- Opening Delimiter -
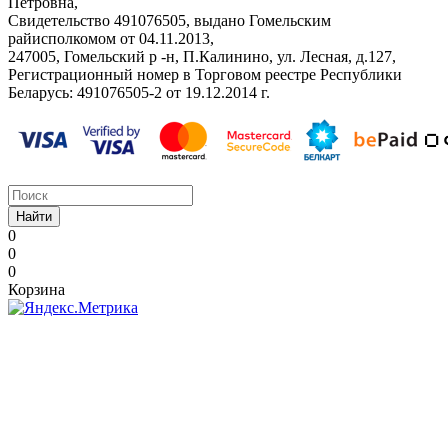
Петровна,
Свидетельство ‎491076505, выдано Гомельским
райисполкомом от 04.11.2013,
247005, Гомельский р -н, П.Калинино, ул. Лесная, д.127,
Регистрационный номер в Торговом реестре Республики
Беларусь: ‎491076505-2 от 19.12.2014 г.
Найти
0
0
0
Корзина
- Closing Delimiter -
- Opening Delimiter -
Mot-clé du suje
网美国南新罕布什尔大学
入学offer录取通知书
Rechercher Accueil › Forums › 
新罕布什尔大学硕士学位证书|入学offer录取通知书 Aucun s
- Closing Delimiter -
(EXERCISE AIM): Copy out each line carrying the string "入学offer录取通知书" from the data.

(SOLUTION BELOW):
入学offer录取通知书
新罕布什尔大学硕士学位证书|入学offer录取通知书 Aucun s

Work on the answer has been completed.